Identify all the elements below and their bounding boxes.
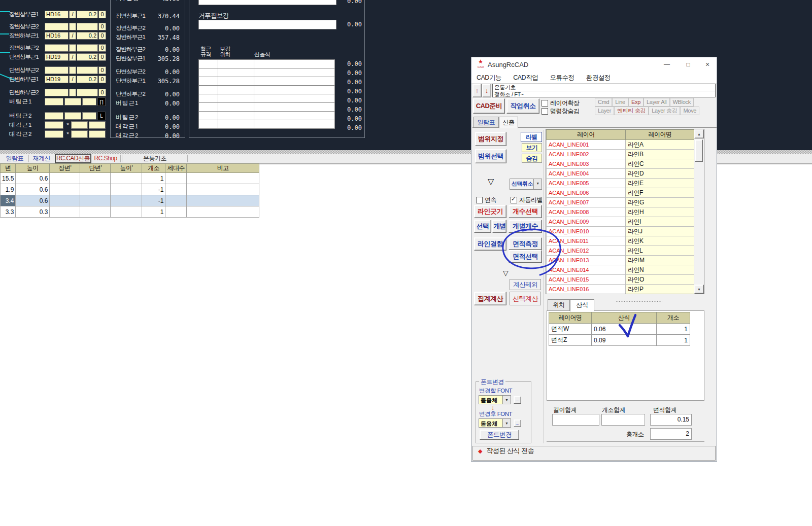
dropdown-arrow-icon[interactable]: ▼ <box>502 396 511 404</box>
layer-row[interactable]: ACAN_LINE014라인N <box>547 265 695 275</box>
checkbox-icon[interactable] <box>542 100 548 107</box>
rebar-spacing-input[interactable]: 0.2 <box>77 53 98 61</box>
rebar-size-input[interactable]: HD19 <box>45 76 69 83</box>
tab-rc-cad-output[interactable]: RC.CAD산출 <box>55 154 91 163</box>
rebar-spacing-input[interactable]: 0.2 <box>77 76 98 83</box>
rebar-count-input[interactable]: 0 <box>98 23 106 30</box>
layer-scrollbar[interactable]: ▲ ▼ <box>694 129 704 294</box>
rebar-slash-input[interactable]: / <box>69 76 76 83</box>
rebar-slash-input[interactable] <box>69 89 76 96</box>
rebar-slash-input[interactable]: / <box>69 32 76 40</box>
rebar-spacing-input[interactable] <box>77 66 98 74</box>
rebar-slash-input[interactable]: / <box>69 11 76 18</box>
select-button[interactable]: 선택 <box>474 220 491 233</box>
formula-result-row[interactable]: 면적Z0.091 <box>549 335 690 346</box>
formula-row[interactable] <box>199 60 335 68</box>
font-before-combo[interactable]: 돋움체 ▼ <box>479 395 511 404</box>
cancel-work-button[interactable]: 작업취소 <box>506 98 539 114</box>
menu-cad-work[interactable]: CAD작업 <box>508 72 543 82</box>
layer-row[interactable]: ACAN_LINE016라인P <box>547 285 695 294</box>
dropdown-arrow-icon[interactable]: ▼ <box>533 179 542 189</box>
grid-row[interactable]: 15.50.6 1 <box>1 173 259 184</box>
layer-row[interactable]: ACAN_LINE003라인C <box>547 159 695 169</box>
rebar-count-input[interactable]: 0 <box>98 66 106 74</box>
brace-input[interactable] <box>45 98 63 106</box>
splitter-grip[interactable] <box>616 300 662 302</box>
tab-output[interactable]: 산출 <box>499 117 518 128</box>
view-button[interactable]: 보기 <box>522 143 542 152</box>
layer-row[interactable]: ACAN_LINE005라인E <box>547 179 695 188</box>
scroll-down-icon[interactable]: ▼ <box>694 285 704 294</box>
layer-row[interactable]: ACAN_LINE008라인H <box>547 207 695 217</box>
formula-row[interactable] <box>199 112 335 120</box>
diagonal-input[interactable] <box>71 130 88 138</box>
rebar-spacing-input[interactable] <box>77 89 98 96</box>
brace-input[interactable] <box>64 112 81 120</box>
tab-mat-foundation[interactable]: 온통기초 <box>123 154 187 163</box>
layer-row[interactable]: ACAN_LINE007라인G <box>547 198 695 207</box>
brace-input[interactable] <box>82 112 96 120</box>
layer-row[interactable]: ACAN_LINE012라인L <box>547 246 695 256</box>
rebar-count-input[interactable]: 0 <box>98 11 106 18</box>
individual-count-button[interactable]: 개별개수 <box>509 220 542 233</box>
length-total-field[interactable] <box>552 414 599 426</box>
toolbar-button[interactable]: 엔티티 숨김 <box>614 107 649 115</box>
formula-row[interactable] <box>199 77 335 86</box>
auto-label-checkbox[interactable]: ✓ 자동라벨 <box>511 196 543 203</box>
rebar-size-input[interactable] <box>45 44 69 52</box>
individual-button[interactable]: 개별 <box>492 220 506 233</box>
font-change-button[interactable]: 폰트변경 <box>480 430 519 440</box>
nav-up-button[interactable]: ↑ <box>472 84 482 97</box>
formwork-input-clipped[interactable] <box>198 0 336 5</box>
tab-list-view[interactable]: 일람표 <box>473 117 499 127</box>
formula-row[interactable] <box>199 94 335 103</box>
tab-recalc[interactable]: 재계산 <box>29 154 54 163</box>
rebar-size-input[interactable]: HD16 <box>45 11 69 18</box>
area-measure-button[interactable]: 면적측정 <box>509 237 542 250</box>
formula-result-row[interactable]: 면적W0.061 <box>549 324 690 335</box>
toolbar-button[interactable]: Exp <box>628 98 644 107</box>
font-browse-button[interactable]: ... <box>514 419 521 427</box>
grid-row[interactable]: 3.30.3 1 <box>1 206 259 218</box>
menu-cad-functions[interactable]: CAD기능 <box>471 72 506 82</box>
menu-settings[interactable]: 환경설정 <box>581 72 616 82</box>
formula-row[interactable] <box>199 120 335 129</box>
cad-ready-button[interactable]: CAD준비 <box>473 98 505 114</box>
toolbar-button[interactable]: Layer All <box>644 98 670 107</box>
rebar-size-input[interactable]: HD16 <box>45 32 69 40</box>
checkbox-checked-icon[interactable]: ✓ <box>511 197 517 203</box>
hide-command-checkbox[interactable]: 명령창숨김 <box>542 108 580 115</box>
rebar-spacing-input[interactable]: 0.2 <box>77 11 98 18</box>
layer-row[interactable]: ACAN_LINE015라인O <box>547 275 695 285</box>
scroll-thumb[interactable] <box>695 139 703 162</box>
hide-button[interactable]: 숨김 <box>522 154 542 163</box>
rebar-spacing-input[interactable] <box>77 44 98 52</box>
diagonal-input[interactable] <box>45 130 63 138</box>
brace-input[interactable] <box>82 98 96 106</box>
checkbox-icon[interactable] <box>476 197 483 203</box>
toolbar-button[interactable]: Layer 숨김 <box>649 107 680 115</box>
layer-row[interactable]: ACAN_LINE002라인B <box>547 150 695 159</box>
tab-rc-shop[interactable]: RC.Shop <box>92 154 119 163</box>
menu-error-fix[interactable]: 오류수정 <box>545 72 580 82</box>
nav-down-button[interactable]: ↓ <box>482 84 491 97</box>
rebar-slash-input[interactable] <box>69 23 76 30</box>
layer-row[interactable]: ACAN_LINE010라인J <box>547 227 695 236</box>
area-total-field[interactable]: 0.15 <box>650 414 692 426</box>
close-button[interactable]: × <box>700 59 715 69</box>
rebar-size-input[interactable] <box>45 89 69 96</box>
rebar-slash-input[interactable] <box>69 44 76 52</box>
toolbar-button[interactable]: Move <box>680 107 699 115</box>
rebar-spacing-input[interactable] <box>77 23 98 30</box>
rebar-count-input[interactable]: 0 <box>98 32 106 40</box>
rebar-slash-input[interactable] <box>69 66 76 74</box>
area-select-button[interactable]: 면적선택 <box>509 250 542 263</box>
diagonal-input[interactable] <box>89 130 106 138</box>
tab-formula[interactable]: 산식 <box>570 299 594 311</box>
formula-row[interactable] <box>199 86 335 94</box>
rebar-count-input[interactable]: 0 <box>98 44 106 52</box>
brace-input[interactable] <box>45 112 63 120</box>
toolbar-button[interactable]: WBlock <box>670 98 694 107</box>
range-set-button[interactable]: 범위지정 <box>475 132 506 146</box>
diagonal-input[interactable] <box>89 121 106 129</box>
----
For each line above that includes "brace", copy the line.

RESPONSE AREA:
brace-input[interactable] <box>45 98 63 106</box>
brace-input[interactable] <box>64 112 81 120</box>
brace-input[interactable] <box>82 112 96 120</box>
brace-input[interactable] <box>82 98 96 106</box>
brace-input[interactable] <box>45 112 63 120</box>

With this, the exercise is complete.